Tag Archives: distribution planning

Microgrids could cost 10% of undergrounding PG&E’s wires

One proposed solution to reducing wildfire risk is for PG&E to put its grid underground. There are a number of problems with undergrounding including increased maintenance costs, seismic and flooding risks, and problems with excessive heat (including exploding underground vaults). But ignoring those issues, the costs could be exorbitant-greater than anyone has really considered. An alternative is shifting rural service to microgrids. A high-level estimate shows that using microgrids instead could cost less than 10% of undergrounding the lines in regions at risk. The CPUC is considering a policy shift to promote this type of solution and has new rulemaking on promoting microgrids.

We can put this in context by estimating costs from PG&E’s data provided in its 2020 General Rate Case, and comparing that to its total revenue requirements. That will give us an estimate of the rate increase needed to fund this effort.

PG&E has about 107,000 miles of distribution voltage wires and 18,500 in transmission lines. PG&E listed 25,000 miles of distribution lines being in wildfire risk zones. The the risk is proportionate for transmission this is another 4,300 miles. PG&E has estimated that it would cost $3 million per mile to underground (and ignoring the higher maintenance and replacement costs). And undergrounding transmission can cost as much as $80 million per mile. Using estimates provided to the CAISO and picking the midpoint cost adder of four to ten times for undergrounding, we can estimate $25 million per mile for transmission is reasonable. Based on these estimates it would cost $75 billion to underground distribution and $108 billion for transmission, for a total cost of $183 billion. Using PG&E’s current cost of capital, that translates into annual revenue requirement of $9.1 billion.

PG&E’s overall annual revenue requirement are currently about $14 billion and PG&E has asked for increases that could add another $3 billion.
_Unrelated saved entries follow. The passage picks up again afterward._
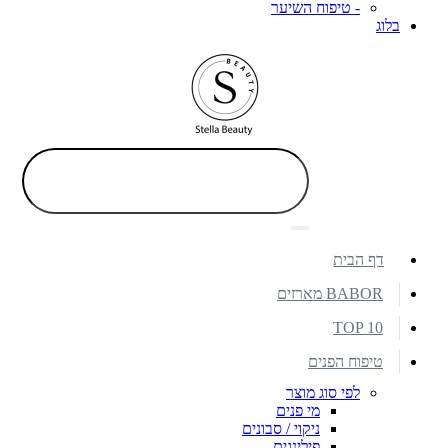
- טיפוח השיער
בלוג
דף הבית
BABOR מארזים
TOP 10
טיפוח הפנים
לפי סוג מוצר
מי פנים
ניקוי / סבונים
פילינגים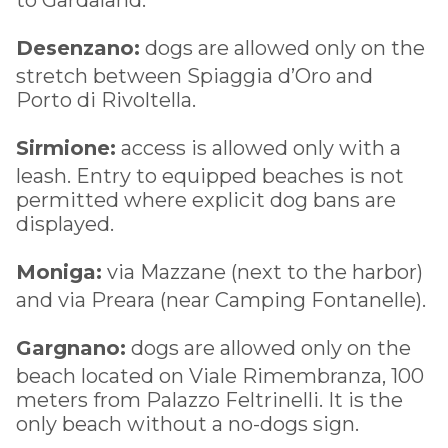
Desenzano:
dogs are allowed only on the
stretch between Spiaggia d’Oro and
Porto di Rivoltella.
Sirmione:
access is allowed only with a
leash. Entry to equipped beaches is not
permitted where explicit dog bans are
displayed.
Moniga:
via Mazzane (next to the harbor)
and via Preara (near Camping Fontanelle).
Gargnano:
dogs are allowed only on the
beach located on Viale Rimembranza, 100
meters from Palazzo Feltrinelli. It is the
only beach without a no-dogs sign.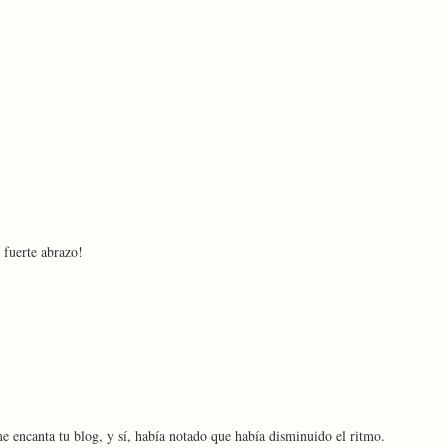
 fuerte abrazo!
 encanta tu blog, y sí, había notado que había disminuido el ritmo.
Adding $9.1 billion would add two-thirds (~67%) to PG&E’s overall rates that include both distribution and generation. It would double distribution rates.

This begs two questions:

  1. Is this worth doing to protect properties in the affected urban-wildlands interface (UWI)?
  2. Is there a less expensive option that can achieve the same objective?
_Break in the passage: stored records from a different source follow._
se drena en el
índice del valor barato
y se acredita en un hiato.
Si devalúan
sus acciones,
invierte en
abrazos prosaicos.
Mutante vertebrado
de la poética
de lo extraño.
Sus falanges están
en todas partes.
On the first question, if we look the assessed property value in the 15 counties most likely to be at risk (which includes substantial amounts of land outside the UWI), the total assessed value is $462 billion. In other words, we would be spending 16% of the value of the property being protected. The annual revenue required would increase property taxed by over 250%, going from 0.77% to 2.0%.

Which turns us to the second question. If we assume that the load share is proportionate to the share of lines at risk, PG&E serves about 18,500 GWh in those areas. The equivalent cost per unit for undergrounding would be $480 per MWh.

The average cost for a microgrid in California based on a 2018 CEC study is $3.5 million per megawatt. That translates to $60 per MWh for a typical load factor. In other words a microgrid could cost one-eighth of undergrounding. The total equivalent cost compared to the undergrounding scenario would be $13 billion. This translates to an 8% increase in PG&E rates.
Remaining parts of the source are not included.